29 avril 1999 |
Contrairement à ce que peut prétendre une croyance fort répandue, la publicité sur l'automobile aurait peu d'impact sur le comportement des jeunes conducteurs au Québec.
C'est la conclusion à laquelle en arrive Guy Paquette, professeur au Département d'information et de communication de la Faculté des lettres. Les résultats de la recherche qu'il a dirigée, intitulée "L'impact de la publicité à risque sur le comportement des jeunes conducteurs", ont été rendus publics à l'occasion du Colloque sur la recherche en sécurité routière qui s'est tenu à l'Université Laval les 22 et 23 avril.
"Il est généralement postulé que les publicités axées sur les performances et la conduite sportive sont susceptibles d'influencer le comportement des jeunes conducteurs.
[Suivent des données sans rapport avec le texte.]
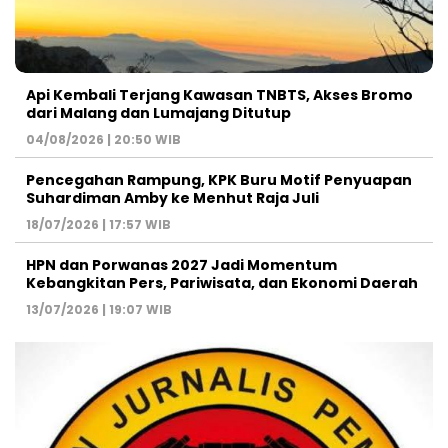
Api Kembali Terjang Kawasan TNBTS, Akses Bromo
dari Malang dan Lumajang Ditutup
04/08/2026 | 20:50 WIB
Pencegahan Rampung, KPK Buru Motif Penyuapan
Suhardiman Amby ke Menhut Raja Juli
18/07/2026 | 17:57 WIB
HPN dan Porwanas 2027 Jadi Momentum
Kebangkitan Pers, Pariwisata, dan Ekonomi Daerah
13/07/2026 | 19:07 WIB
Pareille relation de causalité n'a jamais été établie et pose des difficultés méthodologiques particulières", fait remarquer le chercheur de Laval.
Aussi ce dernier a-t-il décidé d'évaluer les répercussions, sur les plans cognitif et émotionnel, de divers messages publicitaires sur l'automobile ainsi que de messages de prévention produits par la Société de l'assurance-automobile du Québec (SAAQ) chez deux groupes de jeunes conducteurs, l'un étiqueté "à risque" et l'autre qualifié de "normal". Sa recherche a été menée avec l'aide du professeur Jacques de Guise, chercheur associé, et de Nathalie Beaulieu, professionnelle de recherche au Département d'information et de communication. Le projet a bénéficié d'une subvention dans le cadre du Programme de recherche universitaire en sécurité routière (PRSUR) dont les partenaires sont le fonds FCAR, la SAAQ et le ministère des Transports du Québec.
Comme à la télé
L'investigation s'est déroulée en deux étapes.
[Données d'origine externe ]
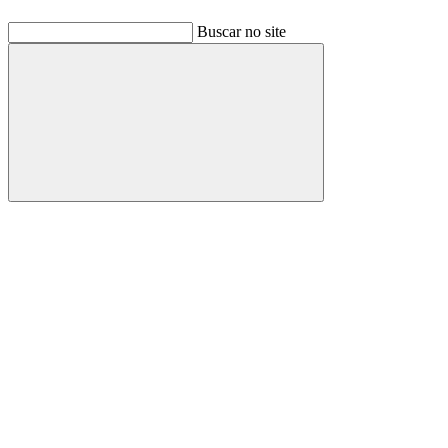
Buscar no site
Buscar
Link para o Facebook
Link para o Linkedin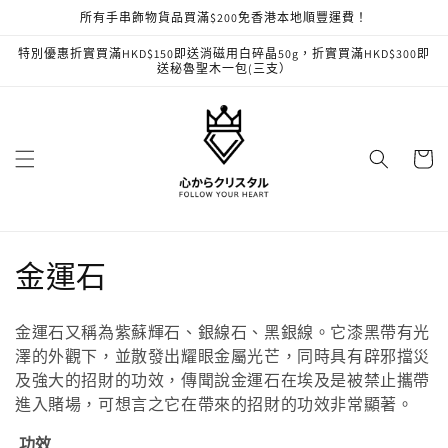
跳至內
所有手串飾物貨品買滿$200免香港本地順豐運費！
容
特別優惠折實買滿HKD$150即送消磁用白碎晶50g，折實買滿HKD$300即
送秘魯聖木一包(三支）
購
物
車
商
金運石
品
金運石又稱為紫蘇輝石、銀線石、黑銀線。它漆黑帶有光
系
澤的外觀下，並散發出耀眼金屬光芒，同時具有辟邪擋災
及強大的招財的功效，傳聞說金運石在埃及是被禁止攜帶
列
進入賭場，可想言之它在帶來的招財的功效非常顯著。
:
功效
Il a d'abord fallu administrer un questionnaire comportant 84
questions à 174 étudiants universitaires pour en
arriver, entre autres, à établir un échantillon
final de 93 répondants incluant des conducteurs manifestant
une prédisposition au risque. Dans un second temps, deux
groupes de 12 sujets ont été constitués en
tenant compte de leur profil de conduite et de leur propension
au risque.
"L'étude a été menée en laboratoire dans un contexte visant à reconstituer l'écoute normale de la télévision sans que les sujets ne connaissent les objectifs véritables de leur participation au cours de laquelle ils ont eu à visionner individuellement un documentaire de 50 minutes entrecoupé de publicités", précise Guy Paquette. Celles-ci étaient divisées en quatre catégories: sécurité routière ("La vitesse tue" et "L'alcool au volant" de la SAAQ), automobile (Néon et Maxima), performance (Prélude et Sunfire) et autres (huit annonces diverses).
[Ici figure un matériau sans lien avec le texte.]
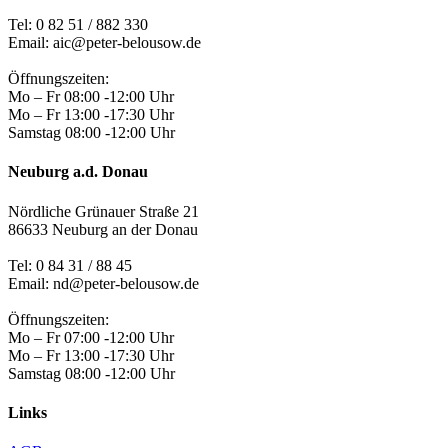
Tel:
0 82 51 / 882 330
Email: aic@peter-belousow.de
Öffnungszeiten:
Mo – Fr 08:00 -12:00 Uhr
Mo – Fr 13:00 -17:30 Uhr
Samstag 08:00 -12:00 Uhr
Neuburg a.d. Donau
Nördliche Grünauer Straße 21
86633 Neuburg an der Donau
Tel:
0 84 31 / 88 45
Email: nd@peter-belousow.de
Öffnungszeiten:
Mo – Fr 07:00 -12:00 Uhr
Mo – Fr 13:00 -17:30 Uhr
Samstag 08:00 -12:00 Uhr
Links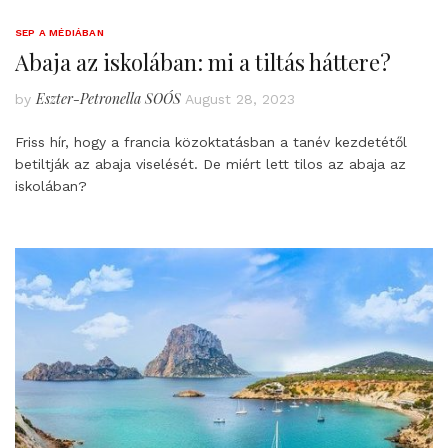
SEP A MÉDIÁBAN
Abaja az iskolában: mi a tiltás háttere?
Eszter-Petronella SOÓS
by
August 28, 2023
Friss hír, hogy a francia közoktatásban a tanév kezdetétől
betiltják az abaja viselését. De miért lett tilos az abaja az
iskolában?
Les réactions émotionnelles des "cobayes" ont été évaluées par une mesure psychophysiologique, la réponse électrodermale de conduction. Les effets cognitifs ont pour leur part été examinés au cours d'une entrevue postexpérimentale où l'on a notamment eu recours à la méthode des réponses cognitives pour expliquer le mécanisme d'acceptation ou de rejet des publicités présentées.
Peu de différence
"L'analyse des principaux résultats ne permet
pas de soutenir les hypothèses étudiées,
entre autres celle supposant que les publicités automobiles
axées sur la performance exercent un renforcement des attitudes
néfastes à la sécurité routière
chez les jeunes conducteurs déjà prédisposés
à adopter des comportements à risque, juge Guy Paquette.
On n'observe que peu de différence entre les sujets du
groupe contrôle et ceux du groupe expérimental. L'impact
émotionnel des publicités évaluées
se révèle faible en regard des valeurs habituellement
retenues, mais ce phénomène peut être attribuable
à une familiarité élevée résultant
des expositions antérieures."
Aux dires du chercheur du Département d'information et de communication, les sujets "à risque" font montre de valeurs d'énoncés plus élevées dans le cas des publicités de la SAAQ (2,34 contre 2,08 pour les sujets normaux) et de celles des automobiles non axées sur la performance (2,26 par rapport à 1,18). "Contrairement à ce qui était attendu, les sujets "normaux" présentent des valeurs plus élevées (1,25) que les sujets "à risques" (1,07) pour les publicités automobiles axées sur la performance", de constater Guy Paquette.